Ich finde wenn man eine PID in Deutschland verbietet, so muss man auch Chorionzottenbiopsien, Amniozentesen und Abtreibungen in Deutschland verbieten. Bei Abtreibungen wird nämlich nicht in die Chance sondern bereits ins vorhandene Leben eingegriffen.

Es ist also verwerflich einer Mutter mit Hilfe einer PID die Angst zu nehmen überhaupt mit einem schwer kranken Kind schwanger zu werden, aber es ist völlig OK Abtreibungen zuzulassen für die es nicht mal eine medizinische Notwendigkeit gibt, weil die betroffenen Frauen oder Mädchen ungeplant schwanger wurden.

Ich möchte hier keine Grundsatzdiskussion anleiern, ob es moralisch verwerflich ist sich bewusst gegen ein behindertes Kind zu entscheiden. Jeder der über eine solche Entscheidung urteilen möchte, sollte sich zunächst in einer solchen Situation befunden haben um überhaupt zu wissen wovon er eigentlich redet.
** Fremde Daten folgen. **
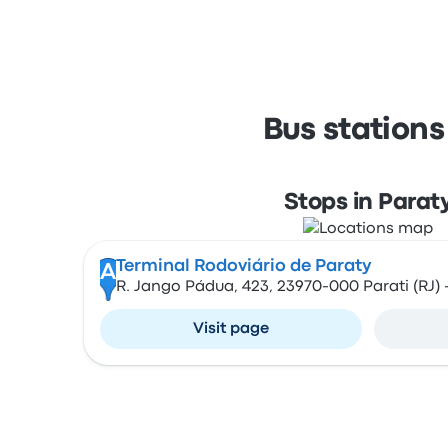
Bus stations
Stops in Parat
Terminal Rodoviário de Paraty
A
R. Jango Pádua, 423, 23970-000 Parati (RJ) -
Visit page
Ich bin mir sicher, dass einige Menschen mit behinderten Kindern, sich gegen Ihr Kind entschieden hätten, wenn sie bereits am Anfang der Schwangerschaft oder gar vor der Schwangerschaft davon gewusst hätten.

Ich spreche mich ganz klar für die PID aus und auch für Abtreibungen, die aus medizinischer Sicht zu argumentieren sind – spreche mich allerdings gegen Abtreibungen aus nur weil man mal eben kein Kind möchte, dann muss man eben verhüten.

Ich selbst habe aus medizinischer Notwendigkeit heraus bei meinen beiden Söhnen zum einen eine Chorionzottenbiopsie und zum anderen eine Amniozentese durchführen lassen – ich bin froh, dass ich die Entscheidung ein Kind wegen einer Behinderung oder schweren Erkrankung abzutreiben nicht fällen musste, da die jeweiligen Untersuchungen ohne negativen Befund waren.

Man sollte die Entscheidung doch bitte den Eltern überlassen, ob sie bei einer künstlichen Befruchtung eine PID durchführen lassen wollen oder nicht. Das Thema ist zu persönlich und zu intim um es am runden Tisch abzuarbeiten. Aber die Politiker machen es sich da sehr einfach, schließlich gehören sie mit hoher Wahrscheinlichkeit nicht zu den Betroffenen die von einer PID profitieren könnten, indem man ihnen ein Fehl- oder gar Totgeburt erspart.